→ **AIM OF THE TASK**
Every line of the records below that has the word "کارمند" should be copied.

(Dataset entries)
*-*-*
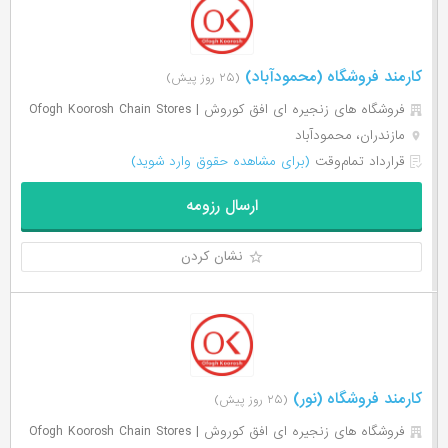
کارمند فروشگاه (محمودآباد)
(۲۵ روز پیش)
فروشگاه های زنجیره ای افق کوروش | Ofogh Koorosh Chain Stores
مازندران، محمودآباد
قرارداد تمام‌وقت
(برای مشاهده حقوق وارد شوید)
ارسال رزومه
نشان کردن
کارمند فروشگاه (نور)
(۲۵ روز پیش)
فروشگاه های زنجیره ای افق کوروش | Ofogh Koorosh Chain Stores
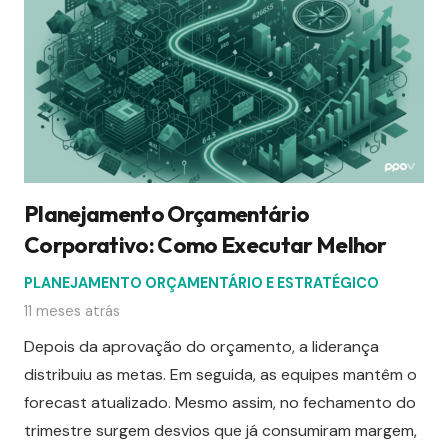
Planejamento Orçamentário
Corporativo: Como Executar Melhor
PLANEJAMENTO ORÇAMENTÁRIO E ESTRATÉGICO
11 meses atrás
Depois da aprovação do orçamento, a liderança
distribuiu as metas. Em seguida, as equipes mantêm o
forecast atualizado. Mesmo assim, no fechamento do
trimestre surgem desvios que já consumiram margem,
*-*-*
→ **YOUR RESPONSE**
کارمند فروشگاه (محمودآباد)
کارمند فروشگاه (نور)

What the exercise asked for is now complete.